For the Facebook generation of architects, “the City is king,” as Gil and Clark put it. The North American students in particular are fascinated by density, as if the final destiny of the human species is to live holed up in dormitories. The University of Toronto’s Lingchen Liu and Chenglong Wang, for example, want to make an already dense urban space–downtown Toronto–even more dense by cramming buildings into all those mini plazas where office workers take their smoking breaks. The only examples of anything remotely resembling a rural architecture come from Waseda University’s Asahi Shinoda, who designed a house in a small town in Hokkaido threatened with extinction by population loss, and a post-modern farm as imagined by Virginia Tech’s Matthew Sander. None of the students in University Works seem at all interested in suburban architecture, which doesn’t bode well for any of us.
Evidently, Mies-style elegant minimalism has gone completely out of style. Bárbara García Sos of the Universidad Politécnica de Madrid is the closet to being a minimalist. She’s also one of the few students whose hands we see, who convey a sense of working with their hands, underlining, perhaps, how far the profession has come from the methods of older architects like Renzo Piano, who specifically defines himself, mostly metaphorically, as a “hands on” architect, or Santiago Calatrava explaining his design for the 2,000-fall Chicago Spire with watercolors painted on the spot.
At the same time, however, the presentations in University Works are as striking and polished as any you will see from an experienced professional. Since these are architects, the project documents are meticulously rendered and inventively designed. You won’t find any of the clip art crap churned out in the business school across campus. Some of the presentations are moody works of art. Two that fit into this category are University of Illinois and Chicago’s Matt van der Ploeg’s austere gray cutaways and the atmospheric models of the Montreal docks created by Tomek Bartczaké of the University of Toronto. Working within a class assignment involving the San Saeb Canal in the heart of Bangkok, Alexandra Milo and Claudia Garay of the Parsons School depart from the coolly observational tone of their colleagues and delve into the history of kite fighting, concluding with a striking image of giant illuminated kites perched over a crowded (density, again) Bangkok neighborhood.
Academic programs are notorious for instilling conformity, especially in arts-related disciplines.
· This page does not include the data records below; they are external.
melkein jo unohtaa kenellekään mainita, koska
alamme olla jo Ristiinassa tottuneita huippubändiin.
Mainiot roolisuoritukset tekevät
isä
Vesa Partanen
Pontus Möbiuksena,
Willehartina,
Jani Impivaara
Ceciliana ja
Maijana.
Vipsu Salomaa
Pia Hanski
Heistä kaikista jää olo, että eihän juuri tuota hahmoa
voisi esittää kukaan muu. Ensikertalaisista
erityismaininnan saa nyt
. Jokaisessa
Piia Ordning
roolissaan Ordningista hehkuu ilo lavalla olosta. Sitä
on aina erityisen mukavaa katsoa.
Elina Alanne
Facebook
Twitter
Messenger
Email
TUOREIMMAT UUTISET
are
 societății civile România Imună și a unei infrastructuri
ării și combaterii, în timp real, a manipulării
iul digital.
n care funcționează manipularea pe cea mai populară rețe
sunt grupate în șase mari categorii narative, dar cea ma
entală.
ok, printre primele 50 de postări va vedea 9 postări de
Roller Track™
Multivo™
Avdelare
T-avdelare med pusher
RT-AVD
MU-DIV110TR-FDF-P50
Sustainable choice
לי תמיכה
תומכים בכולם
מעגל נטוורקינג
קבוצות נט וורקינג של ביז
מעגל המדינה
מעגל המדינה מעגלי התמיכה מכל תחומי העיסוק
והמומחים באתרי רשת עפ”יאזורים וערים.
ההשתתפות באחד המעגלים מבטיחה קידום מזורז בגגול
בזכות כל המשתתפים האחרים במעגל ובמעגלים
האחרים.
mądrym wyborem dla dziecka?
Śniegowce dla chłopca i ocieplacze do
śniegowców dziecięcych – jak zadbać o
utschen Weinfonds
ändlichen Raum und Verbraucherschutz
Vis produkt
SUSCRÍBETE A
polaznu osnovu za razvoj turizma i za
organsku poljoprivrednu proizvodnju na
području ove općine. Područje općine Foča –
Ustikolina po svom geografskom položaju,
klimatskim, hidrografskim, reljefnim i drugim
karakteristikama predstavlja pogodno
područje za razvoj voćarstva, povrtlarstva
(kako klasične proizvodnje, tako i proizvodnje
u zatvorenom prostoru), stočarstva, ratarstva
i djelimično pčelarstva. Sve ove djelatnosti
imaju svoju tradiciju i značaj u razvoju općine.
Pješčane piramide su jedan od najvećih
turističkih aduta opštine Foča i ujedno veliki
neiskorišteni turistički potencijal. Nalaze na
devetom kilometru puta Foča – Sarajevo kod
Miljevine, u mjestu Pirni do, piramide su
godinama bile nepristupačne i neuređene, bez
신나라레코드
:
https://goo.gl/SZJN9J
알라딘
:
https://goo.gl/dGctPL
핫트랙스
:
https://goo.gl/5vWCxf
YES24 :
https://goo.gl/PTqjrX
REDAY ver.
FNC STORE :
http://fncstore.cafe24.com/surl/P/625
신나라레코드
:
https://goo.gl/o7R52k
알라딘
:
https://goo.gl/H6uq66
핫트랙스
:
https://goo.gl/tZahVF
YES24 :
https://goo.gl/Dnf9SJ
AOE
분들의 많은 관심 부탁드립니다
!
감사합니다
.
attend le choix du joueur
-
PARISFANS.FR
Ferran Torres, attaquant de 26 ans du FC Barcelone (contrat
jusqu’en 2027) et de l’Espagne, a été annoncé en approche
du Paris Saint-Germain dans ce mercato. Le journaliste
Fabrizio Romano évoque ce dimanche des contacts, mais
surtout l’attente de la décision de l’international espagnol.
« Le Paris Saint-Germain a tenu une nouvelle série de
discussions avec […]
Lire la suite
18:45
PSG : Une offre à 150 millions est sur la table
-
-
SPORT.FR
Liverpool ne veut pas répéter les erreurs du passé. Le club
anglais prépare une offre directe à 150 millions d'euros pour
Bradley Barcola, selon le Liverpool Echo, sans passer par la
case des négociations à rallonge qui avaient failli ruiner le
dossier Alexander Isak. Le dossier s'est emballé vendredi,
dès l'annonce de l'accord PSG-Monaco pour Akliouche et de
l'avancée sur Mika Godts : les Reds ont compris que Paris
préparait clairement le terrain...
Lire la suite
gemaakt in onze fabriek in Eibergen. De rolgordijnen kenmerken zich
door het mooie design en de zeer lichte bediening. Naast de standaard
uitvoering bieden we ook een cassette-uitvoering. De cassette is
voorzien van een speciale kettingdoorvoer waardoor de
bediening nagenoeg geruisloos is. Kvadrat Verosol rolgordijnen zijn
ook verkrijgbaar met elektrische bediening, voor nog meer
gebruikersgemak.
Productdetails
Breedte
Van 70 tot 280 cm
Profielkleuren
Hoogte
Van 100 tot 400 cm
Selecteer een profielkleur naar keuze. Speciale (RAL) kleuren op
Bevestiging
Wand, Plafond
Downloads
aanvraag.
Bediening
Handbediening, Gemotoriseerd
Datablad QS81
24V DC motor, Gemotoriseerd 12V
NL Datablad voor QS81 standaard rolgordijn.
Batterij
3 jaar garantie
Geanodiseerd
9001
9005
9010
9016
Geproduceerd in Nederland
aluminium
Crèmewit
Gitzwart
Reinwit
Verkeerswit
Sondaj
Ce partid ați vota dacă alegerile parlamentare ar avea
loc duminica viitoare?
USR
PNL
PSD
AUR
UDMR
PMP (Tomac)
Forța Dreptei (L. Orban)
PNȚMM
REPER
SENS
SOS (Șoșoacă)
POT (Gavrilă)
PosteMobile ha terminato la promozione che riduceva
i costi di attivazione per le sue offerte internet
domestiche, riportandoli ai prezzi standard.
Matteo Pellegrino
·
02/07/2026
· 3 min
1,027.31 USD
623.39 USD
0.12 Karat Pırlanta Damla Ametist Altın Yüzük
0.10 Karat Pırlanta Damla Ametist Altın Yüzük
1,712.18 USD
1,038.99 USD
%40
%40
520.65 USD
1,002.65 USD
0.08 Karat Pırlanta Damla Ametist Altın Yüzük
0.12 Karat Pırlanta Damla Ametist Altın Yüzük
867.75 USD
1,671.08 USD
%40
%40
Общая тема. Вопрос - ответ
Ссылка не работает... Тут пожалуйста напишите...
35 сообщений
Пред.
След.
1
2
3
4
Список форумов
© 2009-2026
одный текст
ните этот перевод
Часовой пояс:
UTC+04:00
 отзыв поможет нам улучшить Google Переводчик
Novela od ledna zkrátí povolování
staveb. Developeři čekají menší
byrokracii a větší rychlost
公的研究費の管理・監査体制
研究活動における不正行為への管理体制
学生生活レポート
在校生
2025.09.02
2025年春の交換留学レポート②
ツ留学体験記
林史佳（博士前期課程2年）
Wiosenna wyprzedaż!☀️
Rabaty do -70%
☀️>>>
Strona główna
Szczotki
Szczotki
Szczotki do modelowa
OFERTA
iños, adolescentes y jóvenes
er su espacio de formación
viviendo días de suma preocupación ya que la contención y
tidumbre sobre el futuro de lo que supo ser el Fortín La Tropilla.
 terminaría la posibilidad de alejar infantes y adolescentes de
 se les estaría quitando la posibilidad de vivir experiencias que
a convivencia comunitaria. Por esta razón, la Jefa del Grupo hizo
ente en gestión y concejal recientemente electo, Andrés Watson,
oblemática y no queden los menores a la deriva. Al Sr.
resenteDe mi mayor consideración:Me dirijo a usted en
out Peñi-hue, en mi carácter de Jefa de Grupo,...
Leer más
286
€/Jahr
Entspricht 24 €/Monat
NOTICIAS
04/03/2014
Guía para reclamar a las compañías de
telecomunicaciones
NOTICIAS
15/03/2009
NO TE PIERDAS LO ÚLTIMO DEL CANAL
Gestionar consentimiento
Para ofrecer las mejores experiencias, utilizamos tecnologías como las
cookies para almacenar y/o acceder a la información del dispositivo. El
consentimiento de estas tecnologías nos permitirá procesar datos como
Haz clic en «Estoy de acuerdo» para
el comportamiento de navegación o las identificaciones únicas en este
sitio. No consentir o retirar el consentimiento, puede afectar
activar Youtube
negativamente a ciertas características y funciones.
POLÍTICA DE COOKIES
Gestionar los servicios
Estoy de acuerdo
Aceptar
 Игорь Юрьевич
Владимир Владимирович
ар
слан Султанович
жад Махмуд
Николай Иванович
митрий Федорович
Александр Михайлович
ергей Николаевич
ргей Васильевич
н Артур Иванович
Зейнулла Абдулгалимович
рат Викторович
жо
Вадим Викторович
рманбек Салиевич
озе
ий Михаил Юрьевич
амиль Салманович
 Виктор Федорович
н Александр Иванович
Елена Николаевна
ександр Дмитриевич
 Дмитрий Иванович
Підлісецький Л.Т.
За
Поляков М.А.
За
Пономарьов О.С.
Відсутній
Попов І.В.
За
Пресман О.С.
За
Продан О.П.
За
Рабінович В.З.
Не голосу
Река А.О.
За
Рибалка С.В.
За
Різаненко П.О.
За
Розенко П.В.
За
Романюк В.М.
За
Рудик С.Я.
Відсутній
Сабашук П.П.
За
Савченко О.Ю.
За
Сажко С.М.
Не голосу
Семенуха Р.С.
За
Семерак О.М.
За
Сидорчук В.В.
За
To a certain degree, this is deliberate; a student must first learn the tradition before he or she can do something original. Finding a personal style takes time, sometimes a long time, which is why architects tend to be late bloomers. The University Works issue shows which tradition is being passed down to tomorrow’s architects, as well as giving a hint of the direction the next generation will take. Their forms will be deeply influenced by the data flow of the Internet; their structures will be less humane in the high Enlightenment sense, but also more collective in an even older sense. And no Green Giants.